Luíza desceu para o café da manhã e a mãe ainda não havia levantado.
– D. Consuelo não desceu, disse Amália. Acordou passando mal, provavelmente alguma comida não lhe tenha caído bem. Já levei um suco mas ela não quis.
Luíza subiu desesperada as escadas. O mal estar da mãe podia pôr a perder a tarde com a condessa.
– Mamãe, o que está sentindo?
– Não consigo nem levantar minha cabeça! Não, não abra a cortina! Devo ter comido ou bebido algo que não me fez bem. E o convite da condessa? Precisamos mandar avisar que não poderemos ir.
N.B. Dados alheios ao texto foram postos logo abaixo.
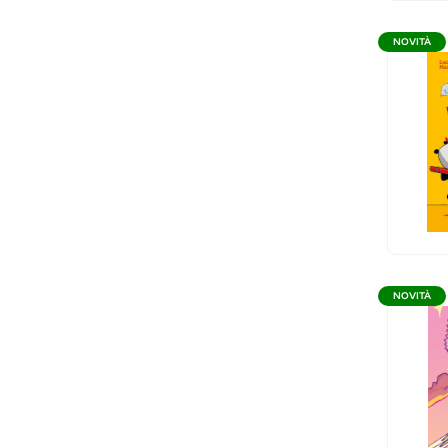
NOVITÀ
NOVITÀ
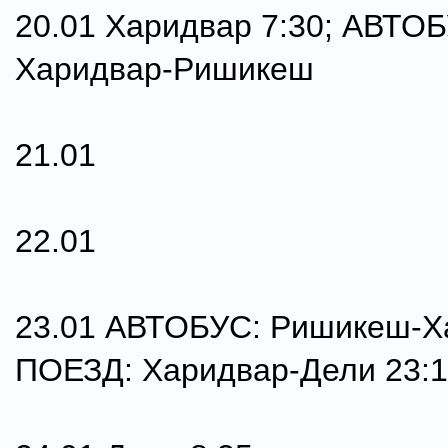
20.01 Харидвар 7:30; АВТО
Харидвар-Ришикеш
21.01
22.01
23.01 АВТОБУС: Ришикеш-Х
ПОЕЗД: Харидвар-Дели 23:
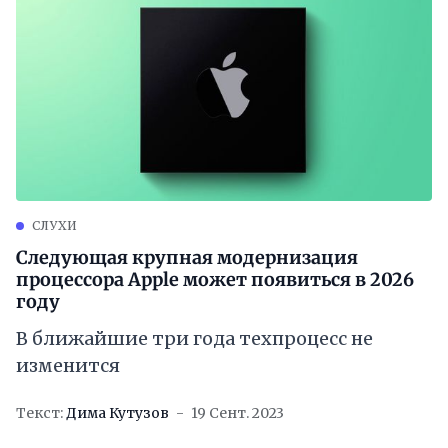
СЛУХИ
Следующая крупная модернизация
процессора Apple может появиться в 2026
году
В ближайшие три года техпроцесс не
изменится
Текст:
Дима Кутузов
19 Сент. 2023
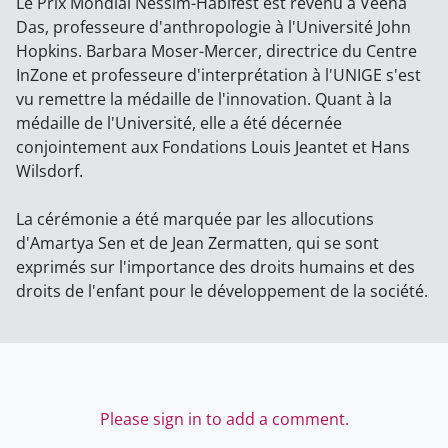
Le Prix Mondial Nessim-Habifest est revenu à Veena
Das, professeure d'anthropologie à l'Université John
Hopkins. Barbara Moser-Mercer, directrice du Centre
InZone et professeure d'interprétation à l'UNIGE s'est
vu remettre la médaille de l'innovation. Quant à la
médaille de l'Université, elle a été décernée
conjointement aux Fondations Louis Jeantet et Hans
Wilsdorf.
La cérémonie a été marquée par les allocutions
d'Amartya Sen et de Jean Zermatten, qui se sont
exprimés sur l'importance des droits humains et des
droits de l'enfant pour le développement de la société.
Please sign in to add a comment.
Luíza não acreditou que isto pudesse estar acontecendo. Perder tal oportunidade que parecia caída dos céus?
– Eu vou, mamãe! respondeu a menina quase sem pensar. Eu vou e represento a família!
– Que ideia, Luíza! O que teria você de interessante para conversar com uma mulher como ela? Ela convidou a mim e o convite se estendeu a você! De jeito nenhum! Chame a Amália. Vou escrever um bilhete! Ai, minha cabeça dói tanto...
– Mamãe, não podemos fazer isto! Ela pode até pensar que se trata de uma desculpa, que estamos envergonhadas, não sei...- Luíza apelou para a vaidade da mãe.
– Meu Deus...talvez você tenha razão- Consuelo pôs-se a pensar com as duas mãos na cabeça.- Talvez deva ir mesmo, tomar um chá com a senhora, dizer-lhe o quanto sinto de não poder estar presente. Quem sabe você não consegue marcar uma outra ocasião. Deus, eu nunca fico doente! Consuelo sentiu revirar-lhe o estômago.
– Luíza beijou o rosto da mãe e saiu aos pulos do quarto. Nem o receio de ficar a sós com a condessa freou o impulso de ir ao seu encontro.
Às 15h estava pontualmente descendo da charrete na frente do casarão.